## Problem to solve
If a line in the entries below includes "Account", pick it out and copy it.

## Exercise data
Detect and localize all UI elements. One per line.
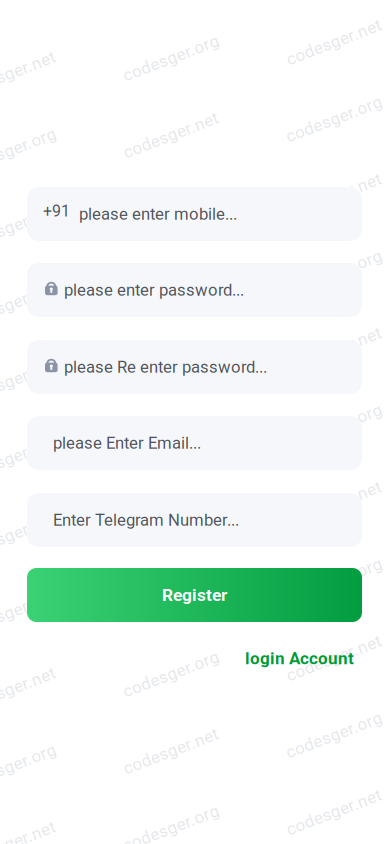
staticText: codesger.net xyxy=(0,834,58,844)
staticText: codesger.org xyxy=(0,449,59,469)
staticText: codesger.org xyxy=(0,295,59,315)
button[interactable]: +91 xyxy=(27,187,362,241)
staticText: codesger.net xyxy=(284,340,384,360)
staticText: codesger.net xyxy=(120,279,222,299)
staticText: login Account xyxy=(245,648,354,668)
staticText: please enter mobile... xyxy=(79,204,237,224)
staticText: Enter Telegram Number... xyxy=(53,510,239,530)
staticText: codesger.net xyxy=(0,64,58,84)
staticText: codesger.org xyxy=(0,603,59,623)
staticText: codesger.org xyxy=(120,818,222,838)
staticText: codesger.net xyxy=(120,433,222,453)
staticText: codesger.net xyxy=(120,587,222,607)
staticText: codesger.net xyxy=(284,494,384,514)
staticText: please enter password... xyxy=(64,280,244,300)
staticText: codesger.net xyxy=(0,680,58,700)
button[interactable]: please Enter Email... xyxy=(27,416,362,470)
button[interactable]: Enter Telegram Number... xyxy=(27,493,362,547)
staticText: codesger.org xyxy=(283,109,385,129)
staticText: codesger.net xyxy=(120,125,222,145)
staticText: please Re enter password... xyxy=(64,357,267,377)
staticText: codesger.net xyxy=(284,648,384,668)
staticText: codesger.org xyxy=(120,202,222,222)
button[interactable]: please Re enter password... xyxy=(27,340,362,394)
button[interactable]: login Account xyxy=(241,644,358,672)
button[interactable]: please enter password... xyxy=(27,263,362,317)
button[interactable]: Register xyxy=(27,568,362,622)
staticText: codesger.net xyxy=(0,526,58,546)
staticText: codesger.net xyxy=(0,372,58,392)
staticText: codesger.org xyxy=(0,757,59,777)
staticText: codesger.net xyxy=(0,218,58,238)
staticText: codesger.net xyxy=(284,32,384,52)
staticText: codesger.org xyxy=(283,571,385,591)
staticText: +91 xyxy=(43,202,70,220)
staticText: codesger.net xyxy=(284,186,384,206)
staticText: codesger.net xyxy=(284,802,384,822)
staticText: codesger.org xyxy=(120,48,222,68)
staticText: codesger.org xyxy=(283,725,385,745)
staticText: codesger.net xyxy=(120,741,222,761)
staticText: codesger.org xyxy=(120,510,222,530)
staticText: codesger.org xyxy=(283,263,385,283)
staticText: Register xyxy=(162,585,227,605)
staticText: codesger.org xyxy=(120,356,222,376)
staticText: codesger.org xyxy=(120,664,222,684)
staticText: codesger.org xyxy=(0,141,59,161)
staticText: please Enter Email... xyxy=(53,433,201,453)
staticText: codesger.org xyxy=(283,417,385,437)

## Reply to the exercise
staticText: login Account xyxy=(245,648,354,668)
button[interactable]: login Account xyxy=(241,644,358,672)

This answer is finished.